Lihat? Farzana bahkan benar-benar tidak dianggap. Boim sepertinya lupa kalau tugasnya adalah mengantar Farzana pulang ke rumah dengan selamat. Bukan malah menjadikan Farzana obat nyamuk dari kisah romantisnya dengan wanita alim bercadar itu.

“Aku udah sampai rumah, Assalamu’alaikum!” teriak Farzana sambil berlari memasuki pekarangan rumahnya dan langsung menutup pintu tanpa menoleh lagi ke belakang.

Di dalam hati kecilnya, Farzana berharap kalau Boim menyusul dan meminta maaf karena sudah mengabaikan dirinya hampir separuh jalan. Akan tetapi saat Farzana mengintip dari balik gorden jendela, kenyataan menimpanya dengan sangat pahit.

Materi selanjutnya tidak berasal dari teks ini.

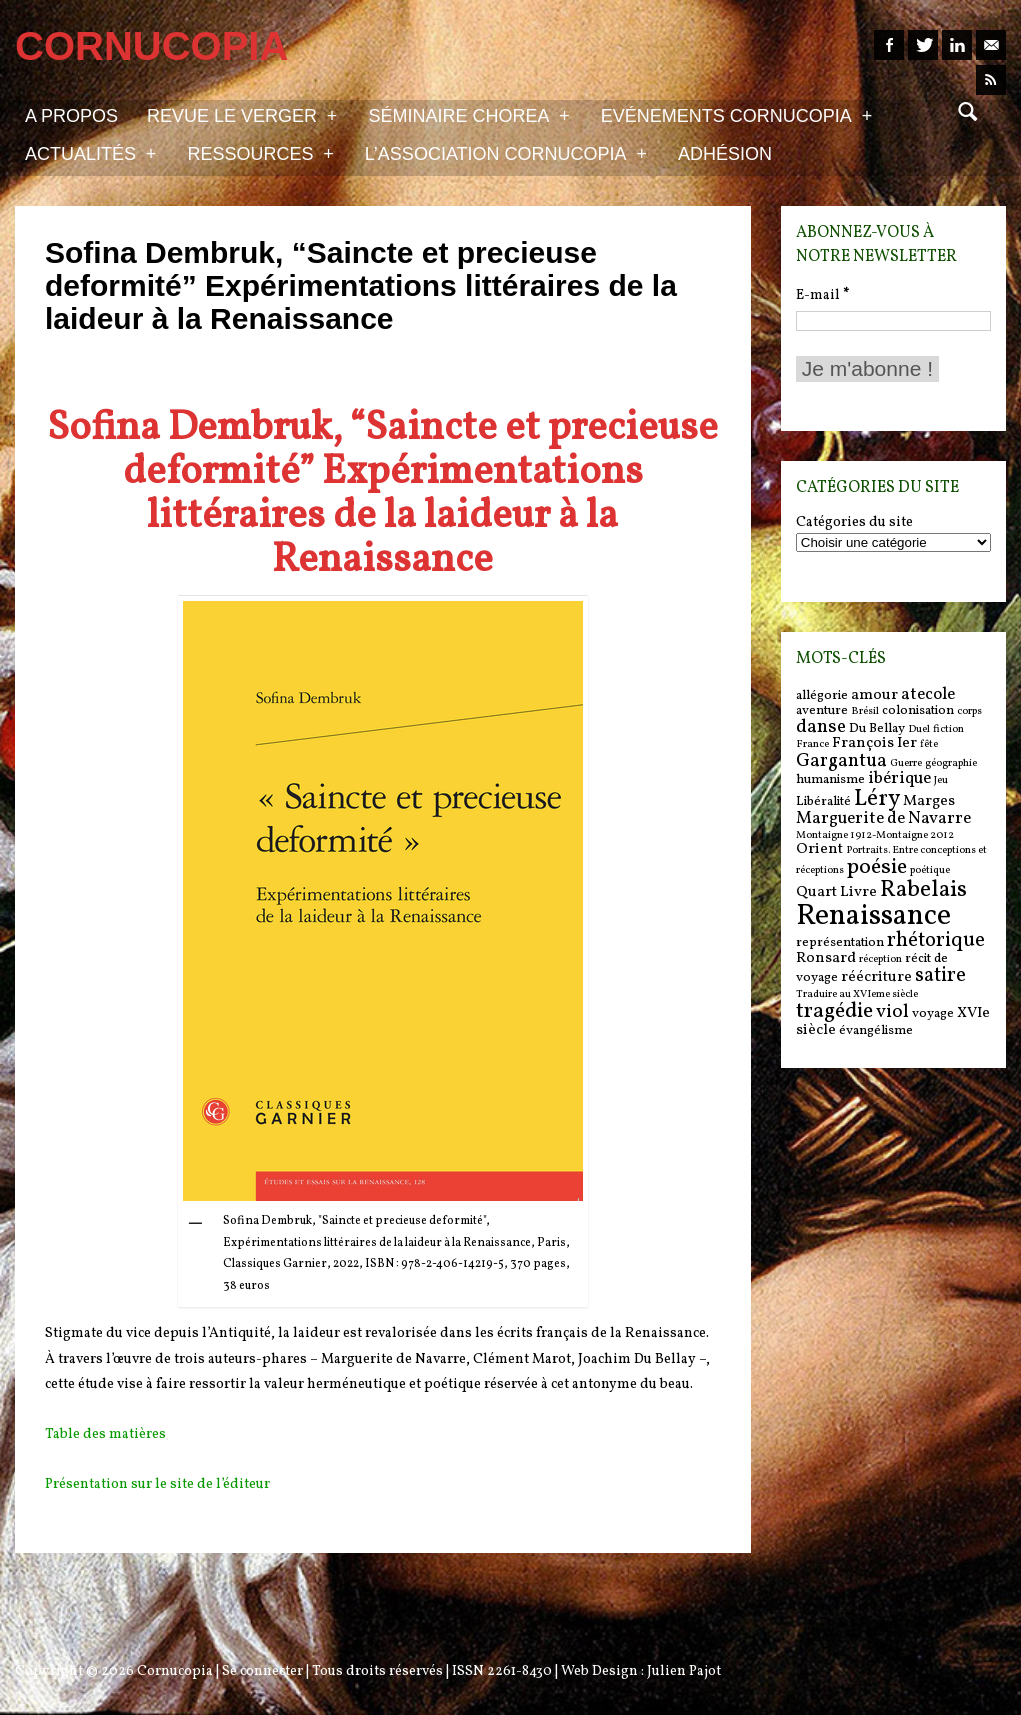  Describe the element at coordinates (684, 1671) in the screenshot. I see `Julien Pajot` at that location.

Boim memang sempat terlihat ingin melangkah ke rumahnya, tetapi Fatimah menahan Boim dan entah apa yang mereka bicarakan sehingga pada akhirnya Boim malah memutuskan untuk pergi begitu saja demi menemani Fatimah.

“Apa tadi aku lebih baik nyeret Boim masuk aja, ya?” kesal Farzana mulai menyesali sikap kanak-kanak yang ia lakukan tadi.

“Zana …,” panggil Umi yang berhasil membuat putrinya tersentak kaget. “Ngapain kamu lari-lari terus kaya orang dikejar setan gitu?” Sebenarnya Umi tahu apa yang terjadi karena memang sengaja memperhatikan dari awal.

“Bukan dikejar setan, Umi,” elak Farzana dengan wajah bersungut seperti sendok.

“Terus? Apa?”

“Tapi aku yang udah jadi setannya.”

Umi mau tidak mau langsung tertawa mendengar ocehan putri tercintanya yang satu ini. “Kamu ada-ada aja. Gimana kalau nanti kamu undang Boim buat makan di sini?”

“Hah? Buat apa?”

“Loh, kok ditanya buat apa? Sebagai tanda terima kasihlah, Ustadz Boim sudah repot-repot jagain kamu.”

“Jagain apanya? Zana bukan anak kecil.”

Umi terlihat meringis. “Pokoknya ajak aja Ustadz Boim nanti, oke?”

“Iya, Umi.”

Meski kesal, Farzana jadi sedikit menantikan hari esok. Namun, gadis itu tidak pernah tahu kalau hari yang ia tunggu-tunggu adalah hari di mana hubungannya dan Boim berakhir.